• [Information supplied]
++++

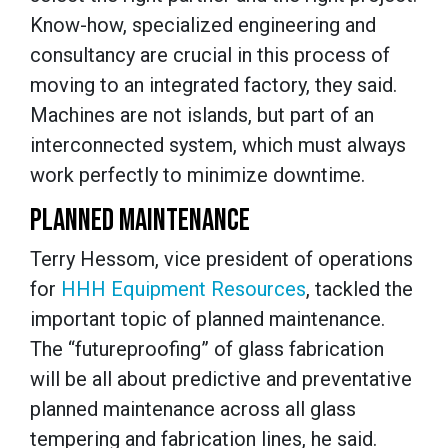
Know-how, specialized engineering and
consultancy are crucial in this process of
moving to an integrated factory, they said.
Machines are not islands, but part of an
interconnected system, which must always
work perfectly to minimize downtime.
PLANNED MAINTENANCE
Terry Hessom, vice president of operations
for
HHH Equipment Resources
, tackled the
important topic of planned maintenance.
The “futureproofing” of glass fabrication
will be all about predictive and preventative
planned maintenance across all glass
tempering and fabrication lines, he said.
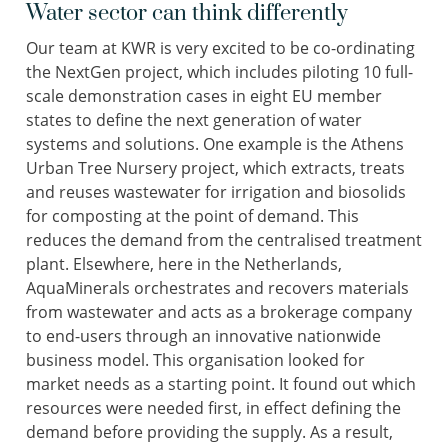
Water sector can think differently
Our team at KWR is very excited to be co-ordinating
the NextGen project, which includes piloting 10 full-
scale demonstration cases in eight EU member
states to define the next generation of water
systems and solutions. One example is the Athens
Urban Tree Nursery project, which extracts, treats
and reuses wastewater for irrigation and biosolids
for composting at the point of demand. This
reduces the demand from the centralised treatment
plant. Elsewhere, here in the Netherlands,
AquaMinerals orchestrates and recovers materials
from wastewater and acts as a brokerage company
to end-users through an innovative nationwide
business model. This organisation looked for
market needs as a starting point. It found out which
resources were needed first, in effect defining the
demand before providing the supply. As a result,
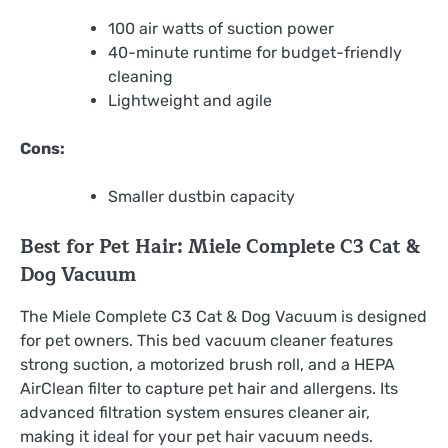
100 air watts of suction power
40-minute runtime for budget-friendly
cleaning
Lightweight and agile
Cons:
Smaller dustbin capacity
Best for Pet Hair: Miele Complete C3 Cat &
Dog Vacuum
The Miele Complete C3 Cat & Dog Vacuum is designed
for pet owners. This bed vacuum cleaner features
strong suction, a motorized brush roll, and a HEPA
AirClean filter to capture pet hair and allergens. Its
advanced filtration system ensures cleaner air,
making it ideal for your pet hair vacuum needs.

++++

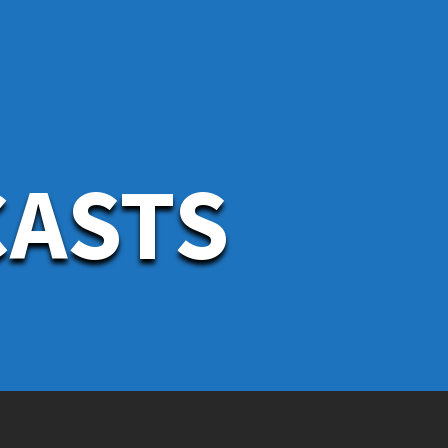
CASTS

++++

• [Exercise] Nothing except the lines from the one containing "Know-how, specialized engineering and" through the one containing "demand before providing" should appear in the answer, exactly as above and without pictures.

• [Solution below]
Know-how, specialized engineering and
consultancy are crucial in this process of
moving to an integrated factory, they said.
Machines are not islands, but part of an
interconnected system, which must always
work perfectly to minimize downtime.
PLANNED MAINTENANCE
Terry Hessom, vice president of operations
for
HHH Equipment Resources
, tackled the
important topic of planned maintenance.
The “futureproofing” of glass fabrication
will be all about predictive and preventative
planned maintenance across all glass
tempering and fabrication lines, he said.
Water sector can think differently
Our team at KWR is very excited to be co-ordinating
the NextGen project, which includes piloting 10 full-
scale demonstration cases in eight EU member
states to define the next generation of water
systems and solutions. One example is the Athens
Urban Tree Nursery project, which extracts, treats
and reuses wastewater for irrigation and biosolids
for composting at the point of demand. This
reduces the demand from the centralised treatment
plant. Elsewhere, here in the Netherlands,
AquaMinerals orchestrates and recovers materials
from wastewater and acts as a brokerage company
to end-users through an innovative nationwide
business model. This organisation looked for
market needs as a starting point. It found out which
resources were needed first, in effect defining the
demand before providing the supply. As a result,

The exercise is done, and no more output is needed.